Beckenbauer made more than 500 appearances for Bayern (and another 103 for West Germany) before announcing his decision to leave the country and join the Cosmos in 1977. It was a decision that cost him his place in the 1978 World Cup, when The German football federation decreed that it would not select players who worked outside Europe.

He didn’t regret it. He would later describe his years with the Cosmos, where he counted Pelé among his teammates, as the best of his life.

In Munich, he said, he couldn’t go to lunch without “the newspapers reporting on my main dish.” The cosmopolitanism of New York, by contrast, offered a certain degree of freedom. “In Munich we were all German players,” he said. “In the Cosmos there were 14 nationalities, and Pelé.”

However, anonymity was only relative. One night, Beckenbauer was having dinner with Ahmet Ertegun, the founder of Atlantic Records and the driving force behind the Cosmos, on Second Avenue.
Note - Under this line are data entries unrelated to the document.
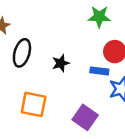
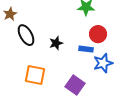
black ellipse: (22, 53) -> (26, 35), turned -45

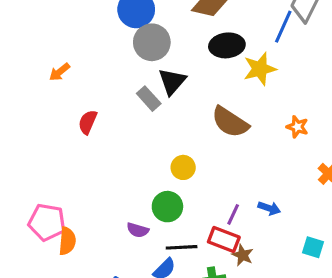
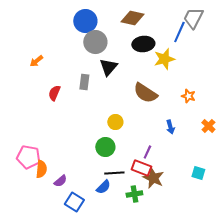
gray rectangle: (149, 99) -> (84, 82), moved, turned 49
blue arrow: (269, 208) -> (170, 127), moved, turned 56
purple semicircle: (138, 230) -> (60, 181), moved, turned -56
brown star: (243, 255) -> (153, 178), size x1.5

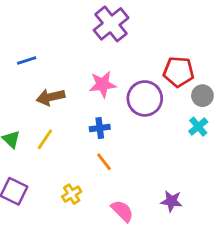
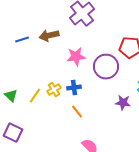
brown arrow: (51, 97) -> (49, 36), moved
yellow cross: (72, 194) -> (54, 90), moved
purple star: (172, 201) -> (123, 103), moved

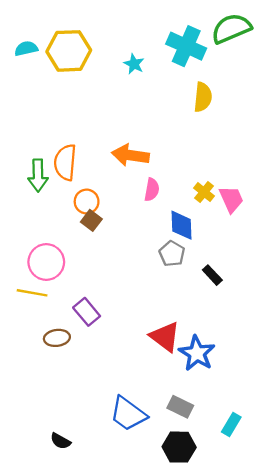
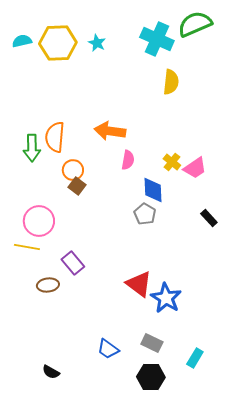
cyan star: (134, 64) -> (97, 43), moved
pink trapezoid: (231, 199) -> (195, 168), turned 80
black rectangle: (212, 275) -> (209, 218), moved
blue trapezoid: (128, 414) -> (108, 349), size x0.7

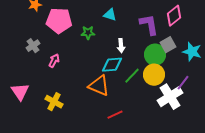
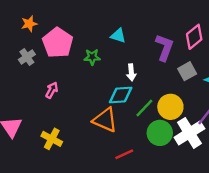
pink pentagon: (59, 21) -> (58, 43), turned 30
purple L-shape: (149, 25) -> (165, 47), turned 30
gray cross: (33, 46) -> (27, 57), moved
green circle: (155, 55) -> (160, 133), moved

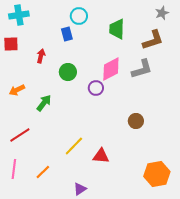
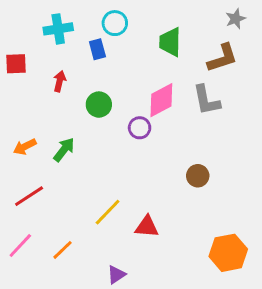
cyan cross: (19, 15) -> (58, 29), moved
gray L-shape: (142, 69) -> (206, 100), turned 95
orange arrow: (17, 90) -> (25, 147), moved
pink line: (14, 169) -> (20, 246), turned 36

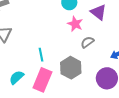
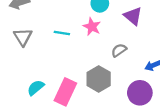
pink star: (75, 24) -> (92, 27), moved
cyan line: (41, 55) -> (62, 33), moved, turned -72

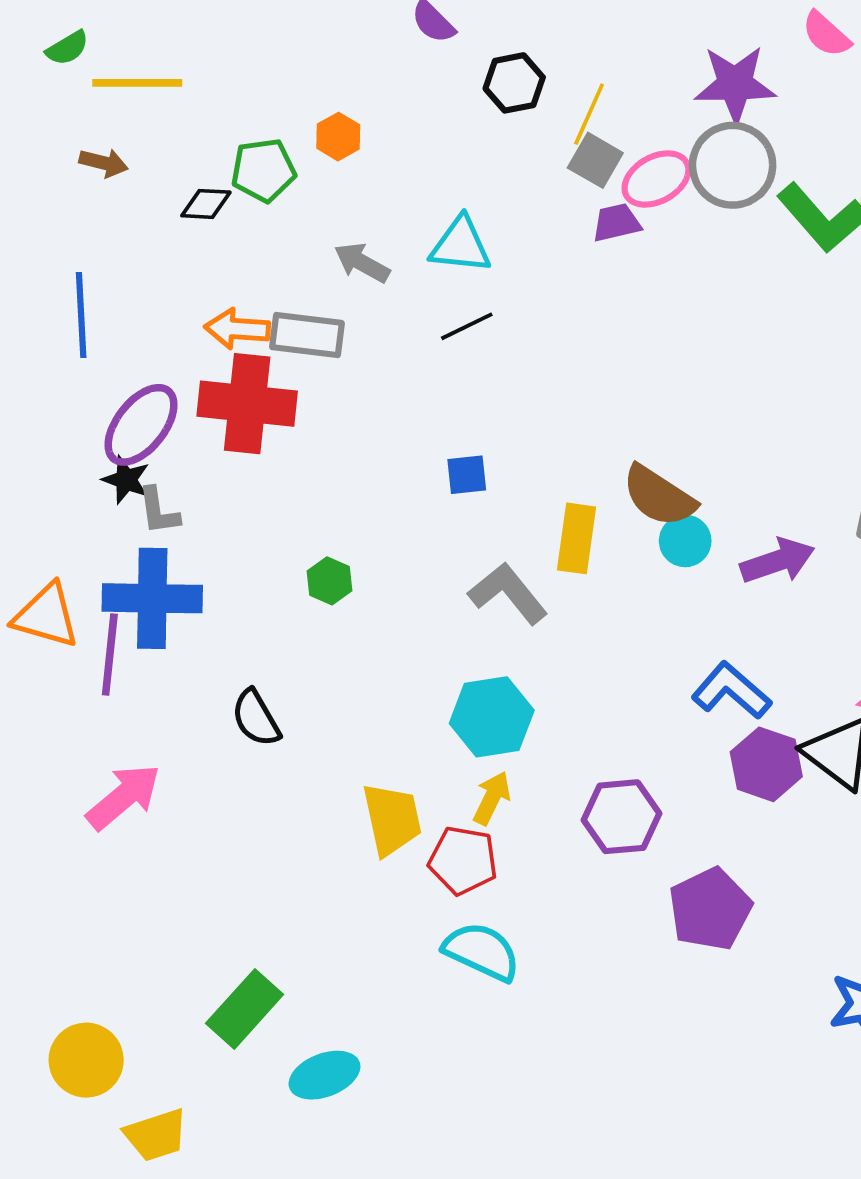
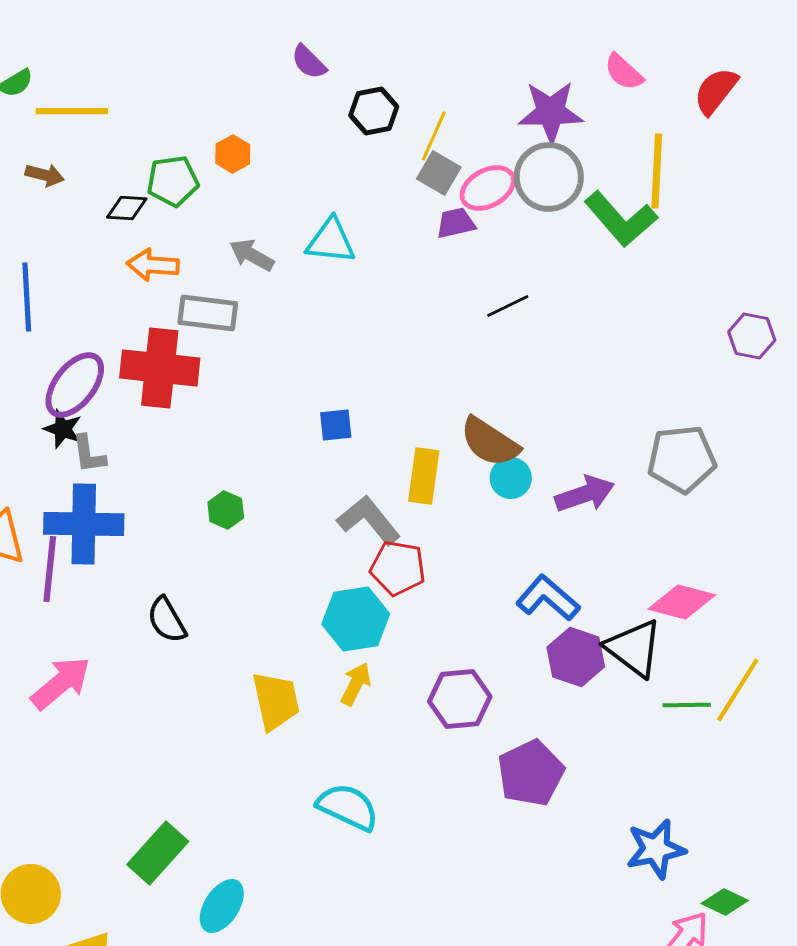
black line: (467, 326) -> (508, 306), moved
orange arrow: (237, 329) -> (153, 265), moved
red pentagon: (463, 860) -> (398, 568), moved
cyan ellipse: (324, 1075) -> (222, 906), turned -36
Beckenbauer saw Woody Allen and asked the impeccably connected Mr. Ertegun to introduce him.

As Gavin Newsham details in his 2006 book “Once In A Lifetime,” his history of the Cosmos, the businessman duly obeyed and crossed the restaurant followed by an unusually shy Beckenbauer. However, when they reached the director’s table, before Ertegun could speak, Allen quickly stood up, an expression of disbelief on his face. “My God, Franz Beckenbauer,” he said.

Beckenbauer is survived by his wife, Heidrunknown as Heidi, and her two children, Joel and francescaas well as two children from his previous marriages, thomas and Miguel.

Melissa Eddy and Tariq Panja contributed with reports.